Per chi non lo sapesse (metalkids in primis) Stormblåst (originariamente datato 1996) fu ed è tutt’oggi un caposaldo di un genere che deve davvero molto ai Dimmu Borgir stessi: Shagrath e compagni furono (assieme ad altri pochi) i primi ad inglobare nel proprio sound aspro e violento la dolce presenza di un delicato strumento quale la tastiera; l’album è una delle migliori prove musicali in grado di testimoniare quanto questo connubio (un tempo quasi impensabile) sia perfettamente riuscito sotto ogni punto di vista (produzione esclusa magari).

Mossa falsa quindi quella di ri-registrare un album di questa portata, mossa che dimostra a pieno quanto i soldi o i golosi contratti con grosse case discografiche, diano alla testa a quegli artisti che proprio non si sarebbero mai immaginati di potersi pagare il pranzo con il denaro degli incassi del proprio cd…

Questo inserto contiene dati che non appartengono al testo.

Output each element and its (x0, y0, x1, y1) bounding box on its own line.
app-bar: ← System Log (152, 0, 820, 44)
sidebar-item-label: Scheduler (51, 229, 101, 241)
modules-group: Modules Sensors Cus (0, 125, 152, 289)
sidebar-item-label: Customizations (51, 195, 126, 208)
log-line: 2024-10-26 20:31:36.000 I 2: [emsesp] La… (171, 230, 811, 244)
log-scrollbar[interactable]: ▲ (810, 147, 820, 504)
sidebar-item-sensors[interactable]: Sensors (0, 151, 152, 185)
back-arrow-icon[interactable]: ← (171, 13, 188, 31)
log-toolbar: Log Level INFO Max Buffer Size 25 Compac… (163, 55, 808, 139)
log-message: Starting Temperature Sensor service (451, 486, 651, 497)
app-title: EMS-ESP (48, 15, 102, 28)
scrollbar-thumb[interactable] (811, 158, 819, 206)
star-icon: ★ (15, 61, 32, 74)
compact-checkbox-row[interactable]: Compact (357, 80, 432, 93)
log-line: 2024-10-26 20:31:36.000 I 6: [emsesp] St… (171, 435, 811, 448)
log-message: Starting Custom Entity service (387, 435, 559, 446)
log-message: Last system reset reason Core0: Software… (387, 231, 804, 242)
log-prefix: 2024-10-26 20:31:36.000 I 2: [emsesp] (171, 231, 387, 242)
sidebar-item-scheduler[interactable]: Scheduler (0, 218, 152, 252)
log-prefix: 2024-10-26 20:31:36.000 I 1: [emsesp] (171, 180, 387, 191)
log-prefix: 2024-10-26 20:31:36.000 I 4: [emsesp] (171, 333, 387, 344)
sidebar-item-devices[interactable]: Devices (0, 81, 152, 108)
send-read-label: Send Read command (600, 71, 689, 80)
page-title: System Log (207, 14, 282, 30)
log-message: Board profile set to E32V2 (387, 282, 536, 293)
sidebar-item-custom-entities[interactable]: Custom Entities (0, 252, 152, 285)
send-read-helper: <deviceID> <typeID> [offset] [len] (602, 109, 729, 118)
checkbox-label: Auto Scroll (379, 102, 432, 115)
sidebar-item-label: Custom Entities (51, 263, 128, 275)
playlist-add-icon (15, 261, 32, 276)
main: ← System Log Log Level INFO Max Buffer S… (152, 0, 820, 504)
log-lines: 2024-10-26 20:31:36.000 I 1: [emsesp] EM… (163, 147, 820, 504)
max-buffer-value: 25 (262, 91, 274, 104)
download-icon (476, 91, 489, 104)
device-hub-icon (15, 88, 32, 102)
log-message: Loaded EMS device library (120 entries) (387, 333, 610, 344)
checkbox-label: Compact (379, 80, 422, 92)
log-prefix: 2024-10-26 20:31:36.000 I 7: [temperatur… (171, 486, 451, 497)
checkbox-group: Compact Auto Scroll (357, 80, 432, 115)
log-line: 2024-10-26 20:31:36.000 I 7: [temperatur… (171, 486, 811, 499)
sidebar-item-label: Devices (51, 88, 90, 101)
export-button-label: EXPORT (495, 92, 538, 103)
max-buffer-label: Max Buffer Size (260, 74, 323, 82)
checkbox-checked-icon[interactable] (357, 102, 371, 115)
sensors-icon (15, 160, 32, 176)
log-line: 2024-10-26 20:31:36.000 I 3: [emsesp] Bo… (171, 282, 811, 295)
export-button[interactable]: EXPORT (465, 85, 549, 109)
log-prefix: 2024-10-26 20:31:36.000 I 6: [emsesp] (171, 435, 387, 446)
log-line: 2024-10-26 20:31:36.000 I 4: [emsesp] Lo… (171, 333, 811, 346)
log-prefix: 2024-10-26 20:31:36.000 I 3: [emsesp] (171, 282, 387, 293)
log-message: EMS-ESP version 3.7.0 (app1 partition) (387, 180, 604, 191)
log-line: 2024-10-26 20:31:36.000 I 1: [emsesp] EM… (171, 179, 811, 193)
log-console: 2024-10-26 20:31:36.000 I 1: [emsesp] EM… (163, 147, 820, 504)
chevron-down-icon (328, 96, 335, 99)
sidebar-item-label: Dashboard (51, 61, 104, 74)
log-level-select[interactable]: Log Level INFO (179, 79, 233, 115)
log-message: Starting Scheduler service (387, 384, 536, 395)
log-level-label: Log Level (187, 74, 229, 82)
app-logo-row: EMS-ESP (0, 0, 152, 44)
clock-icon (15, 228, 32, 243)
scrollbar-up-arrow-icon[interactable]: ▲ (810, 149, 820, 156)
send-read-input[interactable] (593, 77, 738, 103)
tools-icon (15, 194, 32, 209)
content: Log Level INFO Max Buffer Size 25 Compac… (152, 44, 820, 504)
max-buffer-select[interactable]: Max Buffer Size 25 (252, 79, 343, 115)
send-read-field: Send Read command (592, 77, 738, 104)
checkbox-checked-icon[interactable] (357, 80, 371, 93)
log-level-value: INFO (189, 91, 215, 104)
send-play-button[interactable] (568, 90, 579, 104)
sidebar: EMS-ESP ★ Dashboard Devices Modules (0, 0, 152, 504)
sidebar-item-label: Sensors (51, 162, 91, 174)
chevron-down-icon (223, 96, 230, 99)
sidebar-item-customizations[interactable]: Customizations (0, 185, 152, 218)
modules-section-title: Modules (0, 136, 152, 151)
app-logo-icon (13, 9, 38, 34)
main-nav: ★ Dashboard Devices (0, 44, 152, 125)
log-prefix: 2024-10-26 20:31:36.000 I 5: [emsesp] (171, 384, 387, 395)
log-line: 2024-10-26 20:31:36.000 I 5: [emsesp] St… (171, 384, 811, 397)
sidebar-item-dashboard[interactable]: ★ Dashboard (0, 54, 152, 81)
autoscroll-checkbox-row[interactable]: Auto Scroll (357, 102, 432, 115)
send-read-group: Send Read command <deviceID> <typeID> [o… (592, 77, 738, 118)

Parlando del disco di per sé c’è sicuramente da dire che il suono risulta molto più avvolgente ma troppo moderno; tecnicamente la band in dieci anni è migliorata tantissimo, ma ciò non ha certamente importanza visto che stiamo parlando di Stormblåst; la produzione ottimale ha fatto sì che si perdessero tre quarti delle atmosfere fredde e oscure immaginabili soltanto ascoltando la versione originale del disco; presenti in ogni brano sono le voci filtrate, come onnipresenti sono i passaggi di tastiera effettati praticamente irriproponibili neanche in sede live.

Di buono c’è da sottolineare la presenza del poliedrico fuoriclasse rispondente al nome di Jan Axel Von Blomberg (Hellhammer dei Mayhem tanto per essere chiari) alle pelli, capace di giocare a modo suo con tempi furiosi ed incessanti inserendo passaggi da capogiro qua e là con una naturalezza ed una rapidità disarmanti.

La nuova (e per nuova intendo nuova di zecca) prova in studio dei Dimmu Borgir è prevista per il 2006, ma se la strada ormai intrapresa è questa c’è ben poco da sperare…

Il mare è pieno di pesci…chi vuol capire capisca.